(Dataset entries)

[Start of Attachment]

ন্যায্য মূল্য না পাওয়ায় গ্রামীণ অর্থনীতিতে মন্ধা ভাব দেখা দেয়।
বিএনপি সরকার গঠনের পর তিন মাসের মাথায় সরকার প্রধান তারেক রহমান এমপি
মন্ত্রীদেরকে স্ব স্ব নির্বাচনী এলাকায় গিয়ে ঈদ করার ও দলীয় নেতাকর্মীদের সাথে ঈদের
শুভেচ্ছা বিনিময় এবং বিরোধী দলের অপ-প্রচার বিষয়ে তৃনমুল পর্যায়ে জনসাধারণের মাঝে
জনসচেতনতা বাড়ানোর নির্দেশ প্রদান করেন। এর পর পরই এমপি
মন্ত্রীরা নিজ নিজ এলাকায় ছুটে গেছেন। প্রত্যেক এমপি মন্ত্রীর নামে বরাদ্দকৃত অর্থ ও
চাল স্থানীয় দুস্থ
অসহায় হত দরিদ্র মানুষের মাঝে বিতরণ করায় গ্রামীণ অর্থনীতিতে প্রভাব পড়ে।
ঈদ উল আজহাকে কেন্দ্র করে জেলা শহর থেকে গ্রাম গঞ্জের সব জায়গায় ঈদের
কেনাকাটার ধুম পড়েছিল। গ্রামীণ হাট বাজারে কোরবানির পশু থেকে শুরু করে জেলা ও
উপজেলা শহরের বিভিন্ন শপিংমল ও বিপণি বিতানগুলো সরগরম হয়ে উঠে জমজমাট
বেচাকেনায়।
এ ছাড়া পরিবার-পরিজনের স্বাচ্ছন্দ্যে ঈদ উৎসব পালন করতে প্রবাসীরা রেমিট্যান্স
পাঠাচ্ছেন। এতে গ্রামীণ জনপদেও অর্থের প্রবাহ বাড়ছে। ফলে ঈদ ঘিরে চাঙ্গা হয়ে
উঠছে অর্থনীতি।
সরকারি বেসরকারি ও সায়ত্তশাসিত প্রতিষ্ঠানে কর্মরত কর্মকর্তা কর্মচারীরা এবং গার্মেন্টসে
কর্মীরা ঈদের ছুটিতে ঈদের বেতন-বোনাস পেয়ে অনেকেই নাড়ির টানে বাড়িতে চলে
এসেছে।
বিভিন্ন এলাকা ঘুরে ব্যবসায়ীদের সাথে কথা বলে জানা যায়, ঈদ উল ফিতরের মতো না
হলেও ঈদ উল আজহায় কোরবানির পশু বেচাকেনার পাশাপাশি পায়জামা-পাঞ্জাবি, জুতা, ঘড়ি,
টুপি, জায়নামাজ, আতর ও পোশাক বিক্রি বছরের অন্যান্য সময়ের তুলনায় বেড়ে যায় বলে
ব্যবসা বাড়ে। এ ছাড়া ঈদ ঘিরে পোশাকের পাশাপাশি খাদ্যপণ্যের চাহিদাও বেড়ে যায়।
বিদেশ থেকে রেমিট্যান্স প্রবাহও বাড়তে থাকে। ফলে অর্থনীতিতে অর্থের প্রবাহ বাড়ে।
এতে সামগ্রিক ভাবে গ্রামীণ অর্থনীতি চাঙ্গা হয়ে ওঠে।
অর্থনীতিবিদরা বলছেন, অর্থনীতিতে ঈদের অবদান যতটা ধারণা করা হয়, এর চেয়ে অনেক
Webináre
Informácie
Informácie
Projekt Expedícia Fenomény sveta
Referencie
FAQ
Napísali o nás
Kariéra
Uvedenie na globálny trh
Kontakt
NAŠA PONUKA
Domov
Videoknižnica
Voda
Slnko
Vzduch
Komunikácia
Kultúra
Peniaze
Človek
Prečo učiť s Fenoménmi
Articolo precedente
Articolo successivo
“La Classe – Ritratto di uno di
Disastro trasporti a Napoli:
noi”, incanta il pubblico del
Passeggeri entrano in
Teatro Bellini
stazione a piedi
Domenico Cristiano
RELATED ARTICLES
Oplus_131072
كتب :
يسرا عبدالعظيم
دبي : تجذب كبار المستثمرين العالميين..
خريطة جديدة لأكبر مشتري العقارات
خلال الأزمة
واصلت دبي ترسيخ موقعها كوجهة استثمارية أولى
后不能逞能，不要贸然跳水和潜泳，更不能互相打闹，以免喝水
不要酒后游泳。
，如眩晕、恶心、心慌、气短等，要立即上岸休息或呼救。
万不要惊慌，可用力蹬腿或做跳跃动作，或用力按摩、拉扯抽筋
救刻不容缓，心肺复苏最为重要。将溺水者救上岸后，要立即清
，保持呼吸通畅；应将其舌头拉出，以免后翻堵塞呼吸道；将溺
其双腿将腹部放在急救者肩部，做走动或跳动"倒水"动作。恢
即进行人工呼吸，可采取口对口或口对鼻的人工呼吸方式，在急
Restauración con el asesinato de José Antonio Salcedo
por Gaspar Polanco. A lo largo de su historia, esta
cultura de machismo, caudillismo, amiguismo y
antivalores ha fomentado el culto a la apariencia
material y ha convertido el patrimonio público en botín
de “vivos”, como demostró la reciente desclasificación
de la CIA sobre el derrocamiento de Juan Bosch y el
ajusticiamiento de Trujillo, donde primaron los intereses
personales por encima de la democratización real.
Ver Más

[End of Attachment]

## DIRECTIONS FOR THIS TASK
Exact copies of the lines from the start of the data up to the line holding "উপজেলা শহরের বিভিন্ন", both included, are all that is needed.

## EXERCISE ANSWER
ন্যায্য মূল্য না পাওয়ায় গ্রামীণ অর্থনীতিতে মন্ধা ভাব দেখা দেয়।
বিএনপি সরকার গঠনের পর তিন মাসের মাথায় সরকার প্রধান তারেক রহমান এমপি
মন্ত্রীদেরকে স্ব স্ব নির্বাচনী এলাকায় গিয়ে ঈদ করার ও দলীয় নেতাকর্মীদের সাথে ঈদের
শুভেচ্ছা বিনিময় এবং বিরোধী দলের অপ-প্রচার বিষয়ে তৃনমুল পর্যায়ে জনসাধারণের মাঝে
জনসচেতনতা বাড়ানোর নির্দেশ প্রদান করেন। এর পর পরই এমপি
মন্ত্রীরা নিজ নিজ এলাকায় ছুটে গেছেন। প্রত্যেক এমপি মন্ত্রীর নামে বরাদ্দকৃত অর্থ ও
চাল স্থানীয় দুস্থ
অসহায় হত দরিদ্র মানুষের মাঝে বিতরণ করায় গ্রামীণ অর্থনীতিতে প্রভাব পড়ে।
ঈদ উল আজহাকে কেন্দ্র করে জেলা শহর থেকে গ্রাম গঞ্জের সব জায়গায় ঈদের
কেনাকাটার ধুম পড়েছিল। গ্রামীণ হাট বাজারে কোরবানির পশু থেকে শুরু করে জেলা ও
উপজেলা শহরের বিভিন্ন শপিংমল ও বিপণি বিতানগুলো সরগরম হয়ে উঠে জমজমাট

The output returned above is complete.